This discussion has been locked.
You can no longer post new replies to this discussion. If you have a question you can start a new discussion

Sentinel 8.1 Threat Intelligence Feeds - Proxy?

Is there a way to configure Sentinel to use a proxy to download the Threat Intelligence feeds?
  • 0
    rochfordp,

    It appears that in the past few days you have not received a response to your
    posting. That concerns us, and has triggered this automated reply.

    These forums are peer-to-peer, best effort, volunteer run and that if your issue
    is urgent or not getting a response, you might try one of the following options:

    - Visit https://www.microfocus.com/support-and-services and search the knowledgebase and/or check
    all the other self support options and support programs available.
    - Open a service request: https://www.microfocus.com/support
    - You could also try posting your message again. Make sure it is posted in the
    correct newsgroup. (http://forums.microfocus.com)
    - You might consider hiring a local partner to assist you.
    https://www.partnernetprogram.com/partnerfinder/find.html

    Be sure to read the forum FAQ about what to expect in the way of responses:
    http://forums.microfocus.com/faq.php

    Sometimes this automatic posting will alert someone that can respond.

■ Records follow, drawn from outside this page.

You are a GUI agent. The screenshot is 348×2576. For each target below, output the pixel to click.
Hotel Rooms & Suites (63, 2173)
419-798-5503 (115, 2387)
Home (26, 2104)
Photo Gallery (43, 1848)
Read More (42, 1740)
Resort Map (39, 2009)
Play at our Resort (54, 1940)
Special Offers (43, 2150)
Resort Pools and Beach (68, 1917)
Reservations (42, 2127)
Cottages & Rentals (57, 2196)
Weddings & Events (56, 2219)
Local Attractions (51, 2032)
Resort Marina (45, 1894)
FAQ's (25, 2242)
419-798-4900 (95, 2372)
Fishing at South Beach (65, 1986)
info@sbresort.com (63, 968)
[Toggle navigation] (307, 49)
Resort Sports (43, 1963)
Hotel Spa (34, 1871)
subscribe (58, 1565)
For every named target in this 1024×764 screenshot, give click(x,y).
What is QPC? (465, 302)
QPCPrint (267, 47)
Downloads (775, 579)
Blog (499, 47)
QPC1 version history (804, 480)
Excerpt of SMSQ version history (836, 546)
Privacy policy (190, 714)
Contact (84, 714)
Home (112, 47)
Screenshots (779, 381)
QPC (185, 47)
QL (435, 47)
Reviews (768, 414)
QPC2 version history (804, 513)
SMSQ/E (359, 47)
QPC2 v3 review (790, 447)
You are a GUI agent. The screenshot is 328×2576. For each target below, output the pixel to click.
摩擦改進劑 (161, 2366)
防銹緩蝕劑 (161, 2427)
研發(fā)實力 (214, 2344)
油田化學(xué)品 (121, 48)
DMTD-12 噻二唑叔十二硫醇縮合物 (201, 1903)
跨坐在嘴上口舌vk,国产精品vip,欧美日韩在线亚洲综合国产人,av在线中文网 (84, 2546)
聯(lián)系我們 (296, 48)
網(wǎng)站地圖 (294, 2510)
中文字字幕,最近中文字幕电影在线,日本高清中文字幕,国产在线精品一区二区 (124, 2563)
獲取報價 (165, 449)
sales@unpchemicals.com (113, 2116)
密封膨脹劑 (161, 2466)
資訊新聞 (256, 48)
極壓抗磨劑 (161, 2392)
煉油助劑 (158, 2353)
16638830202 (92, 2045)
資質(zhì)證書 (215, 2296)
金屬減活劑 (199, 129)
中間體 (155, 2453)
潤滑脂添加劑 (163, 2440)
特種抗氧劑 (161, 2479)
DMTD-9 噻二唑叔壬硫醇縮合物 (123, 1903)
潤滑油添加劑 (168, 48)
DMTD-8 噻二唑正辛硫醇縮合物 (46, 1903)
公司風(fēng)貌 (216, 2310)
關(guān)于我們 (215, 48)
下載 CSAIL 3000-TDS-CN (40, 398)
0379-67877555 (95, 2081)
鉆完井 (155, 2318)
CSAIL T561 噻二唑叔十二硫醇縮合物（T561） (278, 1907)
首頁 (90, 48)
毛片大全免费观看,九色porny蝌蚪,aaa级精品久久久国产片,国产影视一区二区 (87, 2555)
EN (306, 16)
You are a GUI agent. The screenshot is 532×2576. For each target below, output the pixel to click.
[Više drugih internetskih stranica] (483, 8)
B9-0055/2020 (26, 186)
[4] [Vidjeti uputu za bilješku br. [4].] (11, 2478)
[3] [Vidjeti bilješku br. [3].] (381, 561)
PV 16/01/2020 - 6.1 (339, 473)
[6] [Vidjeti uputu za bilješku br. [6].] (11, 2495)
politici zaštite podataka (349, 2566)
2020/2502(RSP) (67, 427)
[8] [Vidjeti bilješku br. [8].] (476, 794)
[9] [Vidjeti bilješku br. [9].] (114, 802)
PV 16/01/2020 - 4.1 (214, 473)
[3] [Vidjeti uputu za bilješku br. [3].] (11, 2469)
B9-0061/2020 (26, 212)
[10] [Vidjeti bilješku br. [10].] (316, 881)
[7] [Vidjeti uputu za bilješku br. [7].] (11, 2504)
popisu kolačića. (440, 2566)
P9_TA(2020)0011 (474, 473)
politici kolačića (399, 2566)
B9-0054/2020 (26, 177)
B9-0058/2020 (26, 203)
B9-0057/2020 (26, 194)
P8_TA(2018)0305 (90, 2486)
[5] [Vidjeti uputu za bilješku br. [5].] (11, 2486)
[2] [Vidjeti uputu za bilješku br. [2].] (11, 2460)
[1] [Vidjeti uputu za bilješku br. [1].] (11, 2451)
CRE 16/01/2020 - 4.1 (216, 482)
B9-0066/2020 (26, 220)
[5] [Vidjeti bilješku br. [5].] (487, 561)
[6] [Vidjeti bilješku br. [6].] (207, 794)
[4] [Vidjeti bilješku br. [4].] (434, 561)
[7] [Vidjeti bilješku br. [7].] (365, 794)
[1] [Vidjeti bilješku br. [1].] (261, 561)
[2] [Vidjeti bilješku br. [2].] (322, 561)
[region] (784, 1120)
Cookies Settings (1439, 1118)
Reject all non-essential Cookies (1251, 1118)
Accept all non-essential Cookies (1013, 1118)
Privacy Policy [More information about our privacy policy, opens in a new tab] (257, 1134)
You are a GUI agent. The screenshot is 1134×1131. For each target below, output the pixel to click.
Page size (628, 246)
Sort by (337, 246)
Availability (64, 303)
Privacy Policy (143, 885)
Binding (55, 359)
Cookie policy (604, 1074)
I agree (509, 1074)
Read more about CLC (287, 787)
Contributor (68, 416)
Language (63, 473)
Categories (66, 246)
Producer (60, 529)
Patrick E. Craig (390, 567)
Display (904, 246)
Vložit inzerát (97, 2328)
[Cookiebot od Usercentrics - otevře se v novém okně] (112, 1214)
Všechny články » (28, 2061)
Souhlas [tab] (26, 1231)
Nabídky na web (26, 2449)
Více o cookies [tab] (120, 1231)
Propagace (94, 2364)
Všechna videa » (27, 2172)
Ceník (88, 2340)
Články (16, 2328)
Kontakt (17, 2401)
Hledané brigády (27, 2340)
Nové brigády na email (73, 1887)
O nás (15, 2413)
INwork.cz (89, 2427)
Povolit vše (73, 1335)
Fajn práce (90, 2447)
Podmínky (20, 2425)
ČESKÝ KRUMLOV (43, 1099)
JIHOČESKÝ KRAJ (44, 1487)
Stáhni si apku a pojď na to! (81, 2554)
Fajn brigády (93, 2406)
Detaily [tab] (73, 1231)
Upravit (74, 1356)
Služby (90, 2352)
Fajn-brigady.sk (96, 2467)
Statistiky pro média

    If this is a reply to a duplicate posting or otherwise posted in error, please
    ignore and accept our apologies and rest assured we will issue a stern reprimand
    to our posting bot.

    Good luck!

    Your Micro Focus Forums Team
    http://forums.microfocus.com


  • 0 in reply to 
    Any ideas? Scripting this with wget or curl doesnt work as the versions on the Sentinel system don't have the correct TLS support.
  • 0 in reply to 
    To download url based threat intelligence data sources using a proxy, please follow the below steps,

    1. First, configure your proxy server
    2. If you are accessing proxy over https, add below settings in /etc/opt/novell/sentinel/config/configuration.properties
    https.proxyHost=<proxy host/ip>
    https.proxyPort=<proxy port>
    3. If proxy is over http, add below settings in /etc/opt/novell/sentinel/config/configuration.properties
    http.proxyHost=<proxy host/ip>
    http.proxyPort=<proxy port>
    4. In configuration.properties file, set the value of http.nonProxyHosts to pipe separated host addresses for which you don’t want the connection to go through a proxy. This means that sentinel makes direct connection to these configured hosts rather using proxy.
    By default this should contain loopback, local sentinel ip, host info of any distributed targets configured, host info of slink server, host info of scm server as these should not go through a proxy. Host details can contain wildcard characters(*.acme.com) and multiple
    host info should get separated by ‘|’
    http.nonProxyHosts=127.0.0.1|<sentinelip>|<disttargetipip>|<slink server>|<scm server|<advisorserver>
    5. Restart sentinel
  • 0 in reply to 
    Many thanks for this, I'll give it a go.
  • 0 in reply to 

    What about a proxy authentication (user/password)?

     

  • 0   in reply to 

    I see in an earlier post that adding the proxy server was shown to be done in the /etc/opt/novell/sentinel/config/configuration.properties file.  I don't see in our documentation or in the advanced configuration settings where the proxy server can be added. Perhaps this was available in older versions of Sentinel but I don't see it available for Sentinel 8.5. I think this type of configuration would be added at the OS level.   Either way it is not something that Sentinel Engineering has tested in regards to the threat intelligence feed so it is not something we could support.  Unless we officially certify updating threat intelligence via a proxy we cannot support it.  I am not saying it will not work, just saying it is not officially supported. We do support the feed via the url or file download.